Tra i 12 casi di "supera-mento di segnale a via impedita" avvenuti quest’anno, "alcuni sono correlati anche ad eventi incidentali" - si legge nella circolare. Cioè, hanno provocato incidenti. E’ ovvio che in presenza di fatti del genere il personale viene sottoposto ad inchiesta e che per i macchinisti questo è lo spauracchio del mestiere, la mancanza più grave. Chi incappa per disattenzione o negligenza in tale mancanza viene distolto dal servizio e sottoposto ad accertamenti medici e attitudinali come se dovesse ricominciare da capo la sua storia lavorativa. Difficilissimo - dicono gli stessi istruttori del personale di macchina delle Fs - che un macchinista "passato col rosso" possa poi continuare a guidare un treno. E’ proprio questo loro essere i più esposti ai propri errori che ha fatto di questa categoria dei pignoli della sicurezza. Ma evidentemente i tempi sono cambiati. Sono noti da tempo gli eccessi nell’uso dello straordinario, una situazione che inevitabimente abbassa la soglia di attenzione. Gli incentivi economici sono tali che non pochi macchinisti superano le sette ore di lavoro (e 11 di impegno) che sono il massimo previsto. D’altronde l’azienda spende meno a pagare gli straordinari che a formare e impiegare più personale.

Ma è l’organizzazione del servizio che è cambiata; una volta il segnale di partenza lo dava il capostazione, poi il capotreno, e i macchinisti erano sempre in due. Ora spesso sul locomotore c’è un solo ferroviere, il capotreno deve anche fare da ufficio informazioni viaggiante o perdere tempo attorno a porte che non si chiudono o non si aprono... Insomma, taglia di qua, taglia di là, razionalizza qui, razionalizza là, questo è il risultato: 12 treni in 10 mesi sono passati col rosso, causando in qualche caso incidenti e rischiandone altri.
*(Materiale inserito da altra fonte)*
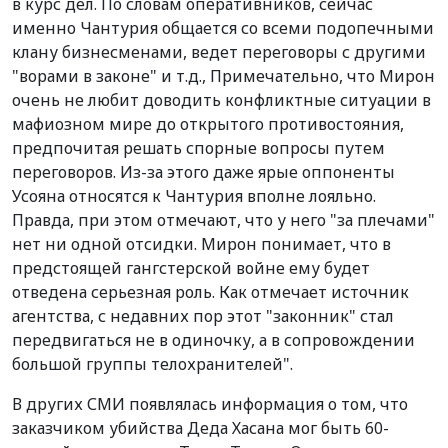
в курс дел. По словам оперативников, сейчас
именно Чантурия общается со всеми подопечными
клану бизнесменами, ведет переговоры с другими
"ворами в законе" и т.д., Примечательно, что Мирон
очень не любит доводить конфликтные ситуации в
мафиозном мире до открытого противостояния,
предпочитая решать спорные вопросы путем
переговоров. Из-за этого даже ярые оппоненты
Усояна относятся к Чантурия вполне лояльно.
Правда, при этом отмечают, что у него "за плечами"
нет ни одной отсидки. Мирон понимает, что в
предстоящей гангстерской войне ему будет
отведена серьезная роль. Как отмечает источник
агентства, с недавних пор этот "законник" стал
передвигаться не в одиночку, а в сопровождении
большой группы телохранителей".
В других СМИ появлялась информация о том, что
заказчиком убийства Деда Хасана мог быть 60-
In contemporanea all’invio della circolare, Trenitalia ha fatto affiggere nelle bacheche di tutti gli impianti un volantino a colori – datato 4 novembre – con 12 semafori rossi e la scritta a caratteri cubitali: "Non andiamo più oltre!".

Ma con l’incidente di Taranto del 3 dicembre (un treno merci passato col rosso e finito contro un treno passeggeri: 63 feriti, alcuni dei quali gravi), e soprattutto - a quanto sembra - con quello di Crevalcore, oltre ci siamo già.